Un’altra curiosità - ma sono certo che ogni lettore troverà spunti differenti - riguarda quello che viene definito “un incontro surreale”, quello avvenuto il 3 giugno 1975, che vede Maurizio intervistare Brian Eno e Robert Fripp. Leggere il susseguirsi di domande e risposte porta ad evidenziare la figura del padre padrone dei King Crimson, un campione estremamente negativo in una qualsiasi scala empatica, ieri come oggi - anche se i suoi attuali siparietti con la moglie Toyah Willcox lo rendono ora meno pesante -, almeno da quanto si può vedere dall’esterno.
Sono certo che la lettura porterà a
numerose reazioni estremamente personali, sentimenti che fuggono dagli aspetti
oggettivi, dai nomi, dalle date, dai luoghi…
Perché Rock Memories può trasformarsi in una dolorosa seduta a base analitica, dove una determinata pagina, attraverso la spinta/necessità a rimembrare, può portare a reazioni che occorre saper gestire, facendo i conti, almeno per un istante, col passato e col futuro, sempre più corto…
Se preghi la pioggia, metti in conto anche il fango
“Tempus fugit, Carpe diem”, si chiosava già 2000 anni fa.
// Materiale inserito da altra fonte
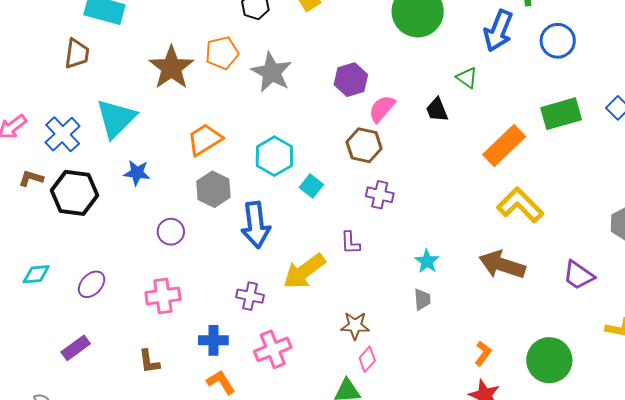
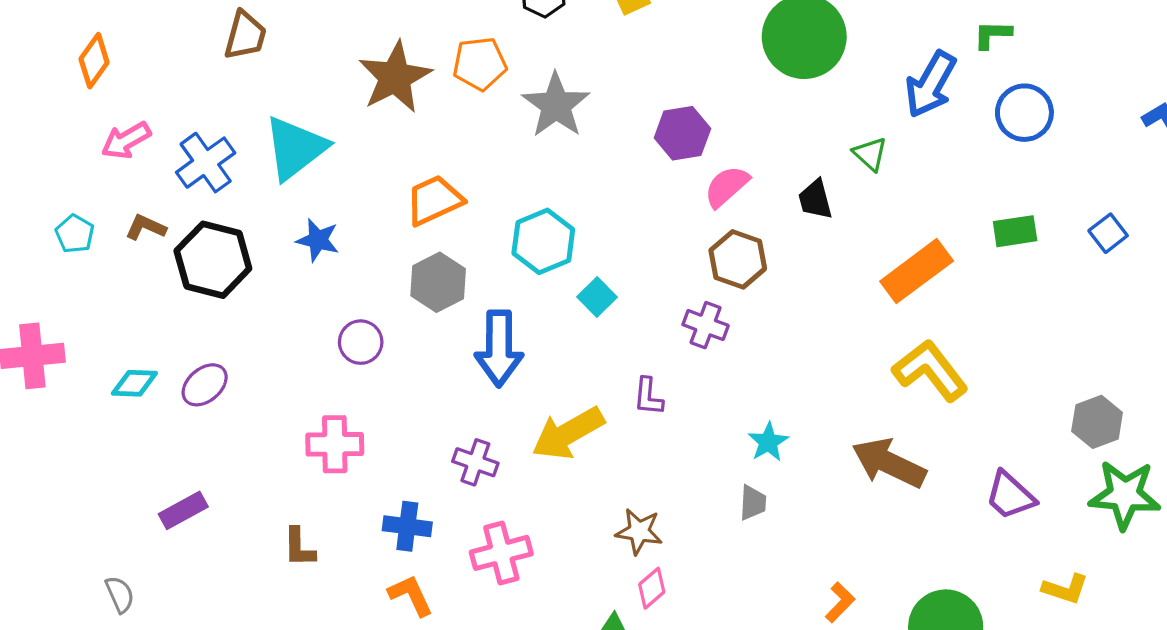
green rectangle: (561, 114) -> (1015, 231), size x0.7
brown hexagon: (364, 145) -> (738, 259), moved
purple ellipse: (92, 284) -> (205, 385), moved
Eppure, l’accelerazione del tempo ci ha fatto smarrire il senso della unicità dell’attimo, lo stupore del presente, la speranza dell’attesa, la memoria del nostro passato e, in ultimo, la nostra dimensione identitaria. La Musica resta il mezzo più efficace per azzerare ogni coordinata spaziale e temporale.
Una particolarità, il libro ha un
traghettatore di ere, un accorciatore di spazi, un paladino del virtuosismo.
Se la copertina di Pablo Ayo nel primo volume presentava i Colosseum, band seminale del mondo rock,
la prima pagina tocca questa volta ad un chitarrista. Dall’immagine non è certo
riconoscibile, ma la sua postura riporta ad ipotetici guitar heroes, presenti e
passati.
Il suo nome è Davide Lo Surdo, ha 24 anni ed è famoso per essere il chitarrista più veloce di tutti i tempi. Non lo conoscevo e il concetto di velocità abbinato all’utilizzo della chitarra non mi ha mai interessato, ma Baiata lo intervista - e quindi possiamo estrapolarne il ritratto - e allora ho provato a cercare sue notizie, attivando il tasto “curiosità”, quello che spero useranno i giovani lettori quando leggeranno nomi come Jefferson Starship, Alice Cooper, Gentle Giant, Jim Morrison, BANCO, PFM…
Ma forse basterebbe la fiducia
nell’autore che, parlando di Davide, chiosa: “Personalmente, sogno di
vederlo e sentirlo duettare su un palco con Pete Townshend, perché…
Il Rock è l’essenza di più
generazioni
In viaggio verso le stelle,
dove tutto è possibile.
Happy
trails, folk!
Grazie Maurizio e… Davide, fa presto, Pete sarà longevo ma non eterno!